Pressionado por ONGs, bancos e fundos de investimento, o MMA criou a Secretaria de Amazônia e a recriação de uma que responderá por Clima e Relações Internacionais. A secretaria dedicada a este tema foi extinta em um decreto assinado no dia 2 de janeiro de 2019.
Outro destaque é a criação da Secretaria de Áreas Protegidas, que terá, entre suas funções, definir estratégias para programas que serão implementados pelas unidades de conservação. Estes territórios já são geridos por uma autarquia do MMA, o Instituto Chico Mendes para Conservação da Biodiversidade (ICMBio).
As mudanças foram publicadas na edição desta quarta-feira do Diário Oficial da União e entrarão em vigor no dia 21 de setembro. O ministério não divulgou quais serão seus programas prioritários e os titulares das secretarias. Em nota, o MMA afirmou que as mudanças trarão mais “transparência, agilidade e eficiência na gestão ambiental”, achatando a pirâmide estrutural do ministério e aproximando dirigentes dos servidores.
A Associação dos Servidores do Ministério do Meio Ambiente (Assemma) divulgou comunicado e, depois, uma carta aberta ao ministro Ricardo Salles, criticando a reestruturação feita "a portas fechadas", sem envolvimento de servidores da pista mais capacitados na área.
Os servidores destacam que a reestruturação do ministério ignorou temas como gestão de recursos hídricos e de povos indígenas.
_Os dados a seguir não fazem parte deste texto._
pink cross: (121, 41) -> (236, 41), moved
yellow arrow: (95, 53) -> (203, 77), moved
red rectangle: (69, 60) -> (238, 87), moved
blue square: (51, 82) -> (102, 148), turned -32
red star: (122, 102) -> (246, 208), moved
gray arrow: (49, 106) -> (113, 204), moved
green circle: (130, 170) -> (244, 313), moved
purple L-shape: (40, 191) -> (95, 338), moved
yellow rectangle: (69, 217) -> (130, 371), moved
Além disso, segundo a Assemma, o foco da Secretaria da Amazônia também não estaria claro. Ela também seria responsável pela reforma e uso sustentável dos outros biomas do país, que sequer são mencionados no decreto — entre eles, a Mata Atlântica, onde vive 70% da população brasileira, e o Pantanal, onde o número de incêndios, no mês passado, cresceu quase sete vezes mais do que a média para julho .
De acordo com o decreto publicado hoje, a Secretaria da Amazônia e Serviços Ambientais ficará encarregada de formular e coordenar estratégias para a “prevenção e controle do desmatamento ilegal, dos incêndios florestais e das queimadas”.
Pesquisador do Instituto de Estudos Avançados da USP, Carlos Nobre avlaa que o governo tenta "reconhecer o erro" cometido ao mudar a estrutura do MMA logo após a posse do presidente Jair Bolsonaro.
— Foi necessário um ano e oito meses até o governo voltar a usar o termo "mudanças climáticas", que parecia ter sido proibido quando sua secretaria foi extinta.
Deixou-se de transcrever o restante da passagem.